The boys shared a wary look.
“It is I who must apologize for the intrusion,” Cacciatori said pleasantly. “I simply feared my assistant did not perhaps translate the dire nature of the circumstances and how much your wife is needed. Did he mention that Donal Jensen was seen? An exceedingly rare occurrence and an opportunity we cannot fail to take advantage of. As you know, the Council Directive Kill Order With Extreme Prejudice is still in place. He is considered a most dangerous threat.”
“Yes. Your assistant conveyed the severity of the situation most eloquently, I assure you.” Mr. Ishida clasped his hands behind his back. “As soon I establish communication, I’m sure my wife will respond promptly to your request. As she always does. Now if you’ll excuse me?”
“Yes, of course.”
Thank goodness.
Mr. Ishida had his finger on a button when Cacciatori stopped him and turned to the boys. “But I do have a question for the young hunters.”

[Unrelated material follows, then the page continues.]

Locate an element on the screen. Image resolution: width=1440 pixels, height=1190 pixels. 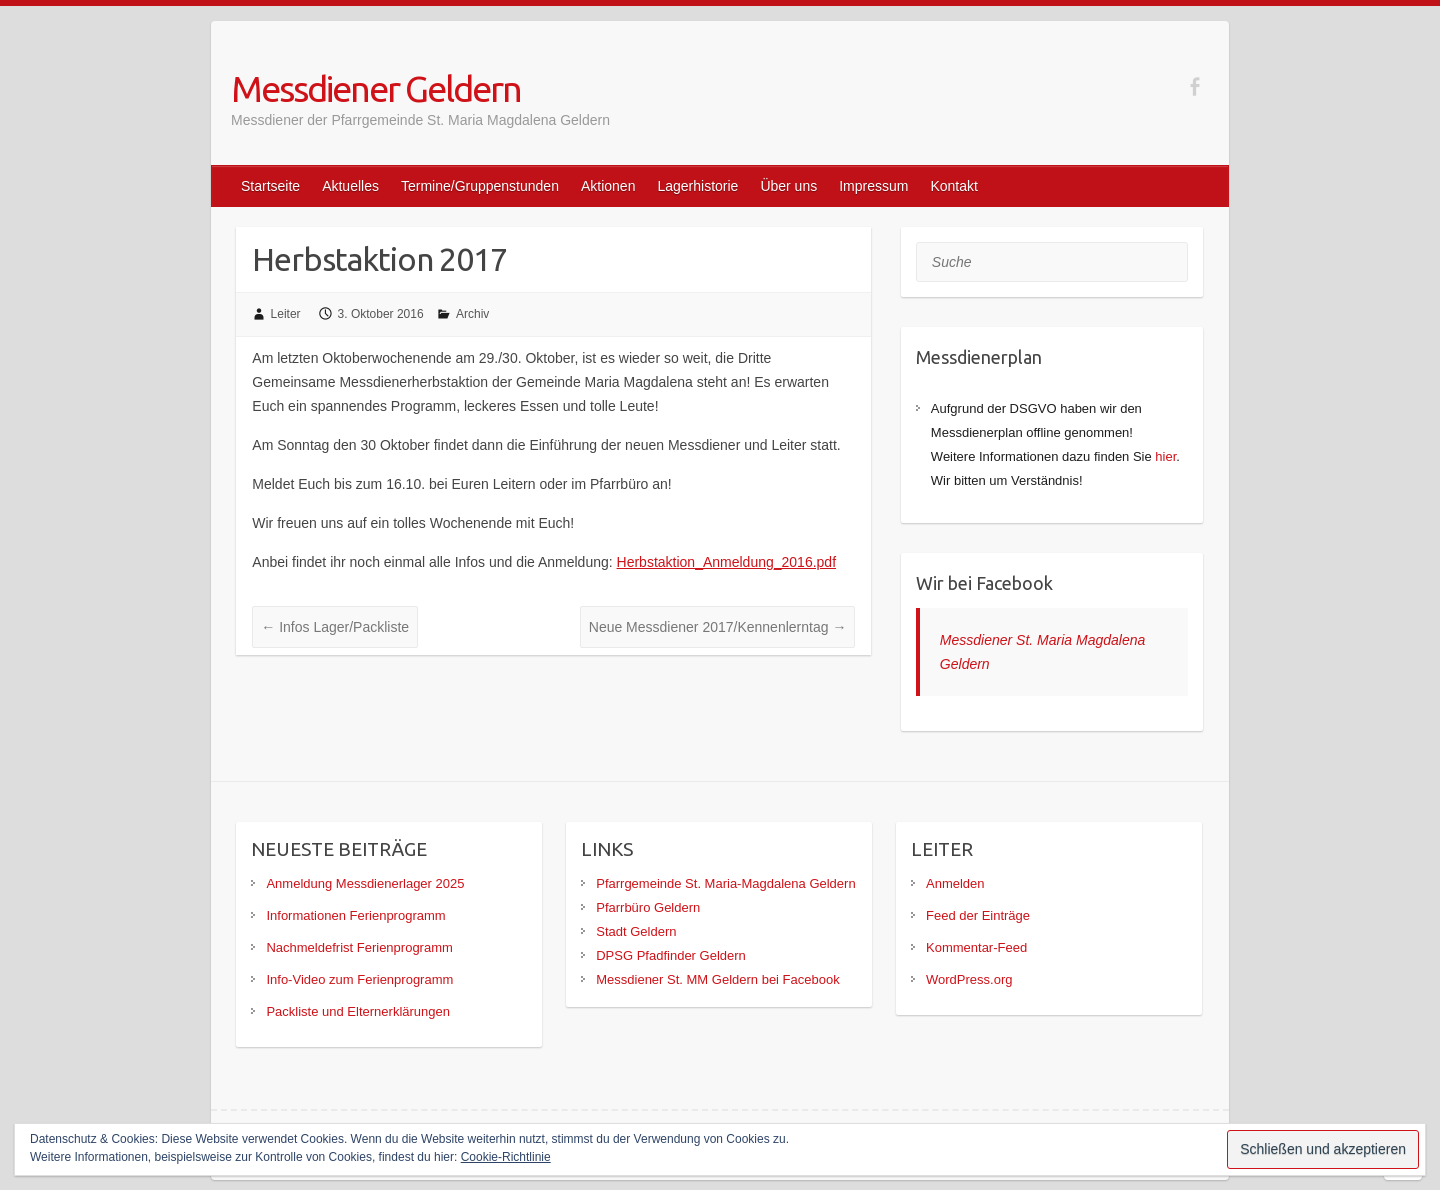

“Certainly. Jocelyn, let’s go.” Mr. Ishida gave the boys a warning look then exited with his daughter, a protective arm wrapped around her shoulders.
My body sagged, muscles losing the battle for contraction. Sweat dripped off my face. Water dripped off the knives. One or both dripped onto Ayden’s head. He twitched, his hand jumping to his scalp, but he caught himself from looking up, and covered the movement by running his fingers through his hair.
“Have you had any progress on the Flint files?” Cacciatori asked.
“None, Madame,” Ayden lied without hesitation.
“Unfortunate.” She tapped a knuckle to her chin. “But there is hope. When we get the tracker back online, you will be notified immediately.”